In der Klausur sind gegebenenfalls auch Regressansprüche des zahlenden Gesellschafters gegen andere Mitgesellschafter zu prüfen. 

Zur Veranschaulichung dient auch hier wieder ein Fallbeispiel:

Beispiel

Gläubiger G hat einen Anspruch gegen die ABC GbR / ABC OHG. Als die GbR/OHG nicht zahlt, nimmt G den Gesellschafter A nach § 721 BGB / § 126 HGB in Anspruch.

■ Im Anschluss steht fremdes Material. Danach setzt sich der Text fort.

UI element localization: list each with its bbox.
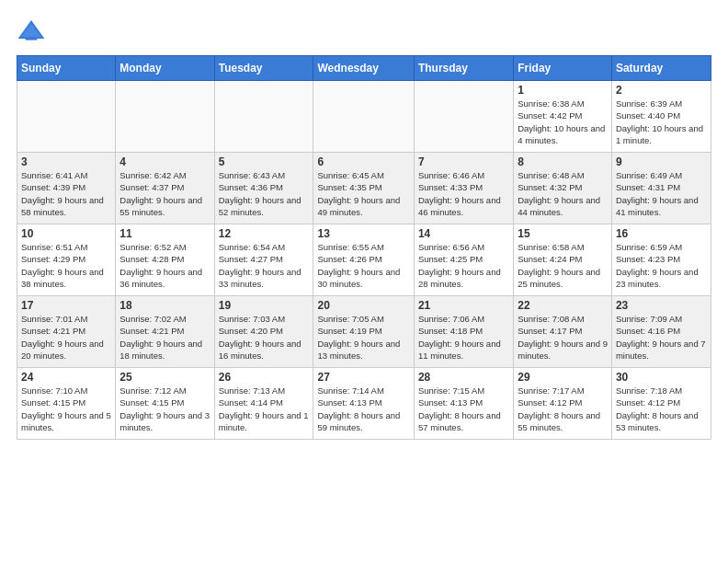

A begleicht den Anspruch.

A will von B und C zu je einem Drittel Ausgleich.

Zu Recht?

1. Regressanspruch gemäß § 716 I Fall 1 BGB (i.V.m. § 105 III HGB)

Der Regressanspruch gemäß § 716 I Fall 1 BGB richtet sich jedoch nur gegen die Gesellschaft und nicht gegen die anderen Mitgesellschafter. B und C sind hinsichtlich § 716 I Fall 1 nicht die richtigen Anspruchsgegner, also nicht passivlegitimiert.

2. Regressanspruch gemäß §§ 716 I Fall 1 BGB, 721 BGB / 126 HGB

Gemäß §§ 716 I Fall 1, 721 BGB bzw. §§ 716 I Fall 1, 105 III, 126 S. 1 HGB scheinen B und C zunächst zu haften. 

§ 721 BGB und § 126 S. 1 HGB sind jedoch auf das Außenverhältnis zu Gläubigern außerhalb der Gesellschaft zugeschnitten ("haften ... den Gläubigern"). Hier geht es jedoch um eine Verpflichtung aus dem Innenverhältnis („Sozialverpflichtung“), sodass § 721 BGB und § 126 S. 1 HGB nicht anwendbar sind.

3. Regressanspruch gemäß § 426 I 1 BGB

Gemäß § 721 BGB / 126 HGB haften die Gesellschafter dem Gläubiger als Gesamtschuldner.

Ein Regress als Gesamtschuldnerausgleich gemäß § 426 I BGB ist daher möglich.

4. Legalzession des Gläubigeranspruchs gemäß § 426 II BGB

Da eine Gesamtschuld gemäß § 721 BGB / § 126 HGB vorliegt, geht der Gläubigeranspruch gegen die Gesellschaft gemäß § 426 II BGB auf den zahlenden Gesellschafter über.

Diesen übergegangenen Anspruch kann der Gesellschafter gegen die Mitgesellschafter geltend machen.